It's been a long time — more than 30 years — since young drivers needed to learn the art of shifting gears with a 3-pedal manual transmission.

Thanks to the torque converter, modern automatic transmissions dominate the U.S. light-vehicle market. More recently developed continuously-variable and dual-clutch transmissions have further cemented that trend.

But the old-school shift-it-yourself gearbox is hanging tough, and this year's Ward's 10 Best Engines competition confirms it.

Of 38 vehicles evaluated this year, 14 featured 3-pedal manuals, nearly all of them with six speeds. That's an astounding 37%.

Of the first 20 vehicles that arrived for testing, 11 had manual gearboxes. With all these manuals streaming into the office, one might have thought we'd moved the staging of the event to Paris or Berlin.

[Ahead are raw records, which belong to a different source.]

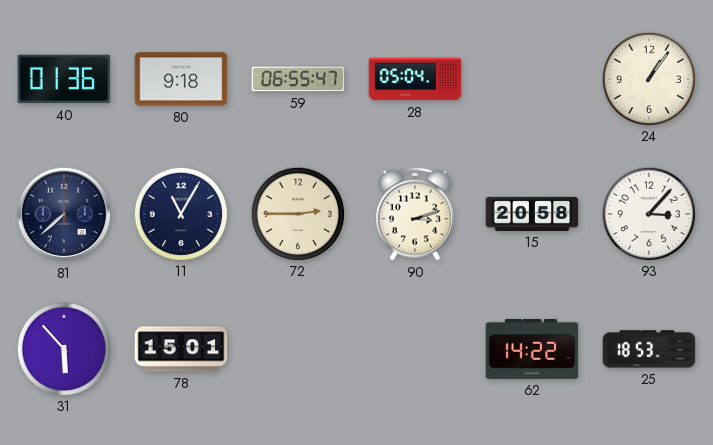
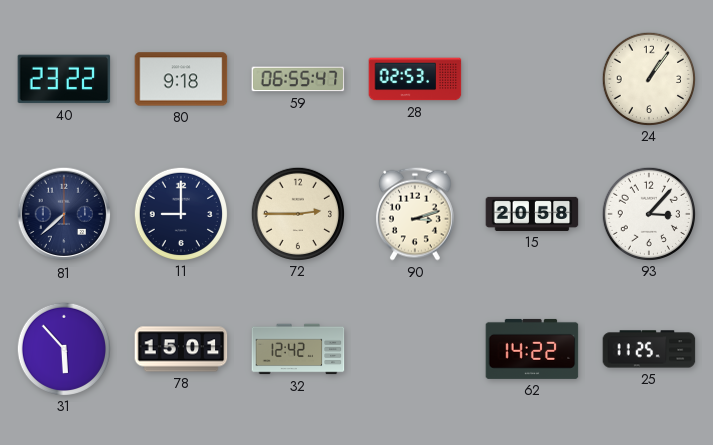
40: 01:36 -> 23:22
28: 05:04 -> 02:53
11: 11:05 -> 9:00
32: none -> 12:42
25: 18:53 -> 11:25
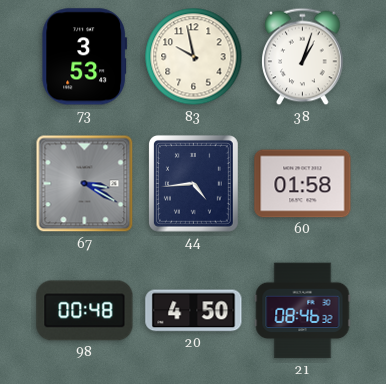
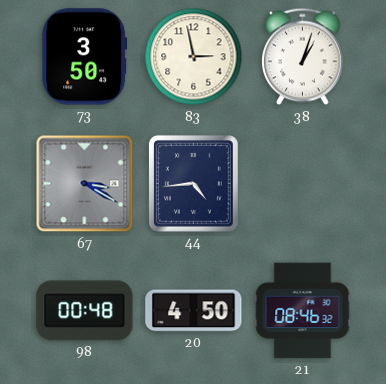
73: 3:53 -> 3:50
83: 9:58 -> 2:58
60: 01:58 -> none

But no, this trend is taking hold in the U.S. of A., despite the alarming regularity with which motorists send text messages, apply makeup, eat lunch and read while driving. An automatic transmission makes multi-tasking possible; self-shifting with a clutch complicates matters.

Oh sure, performance coupes and sporty luxury sedans, especially those from Germany, have held down the manual fort for years in the U.S. market.

The latest resurgence of manual-transmission availability can be seen in a raft of affordable new small cars we tested, including the Mazda2, Nissan Juke, Ford Fiesta and Chevy Cruze.

It makes good sense for auto makers to offer manuals in these vehicles because they might enable a young shopper to save hundreds of dollars and buy a new car, rather than used.

Compared with an automatic, the manual generally is less expensive and accelerates faster and, after decades of experience, has been proven reliable. And it's lighter, so it boosts fuel economy.

At least that used to be the case, but many electronically controlled multi-speed automatics have become so efficient, in some newer vehicle applications they get better mileage than a manual, when available.

Either way, don't start writing obituaries for the manual transmission, especially when cars like the Honda CR-Z hybrid-electric vehicle and hot-selling Hyundai Sonata arrive for Ward's 10 Best Engines testing with 3-pedal configurations.

These came with manuals too: Audi S4, BMW 335i, Ford Shelby GT500, Ford Mustang (both V-8 and V-6 models), Chevy Corvette Grand Sport, Subaru Legacy GT and Mini Cooper S.

Of course, automotive journalists seem predisposed to keep the fires burning for DIY gearboxes as long as possible, and we realize auto makers probably send them over, knowing that's what we want.

For 10 Best Engines testing, a manual does allow us to explore an engine's powerband more readily, so there's an advantage. But newer automatics, especially of the dual-clutch variety, have gotten so good that at times they might be preferable.

Yes, we like 3-pedal shifting, but if the automatic transmission provides a better showcase for a particular engine, then that's the one we'd rather drive.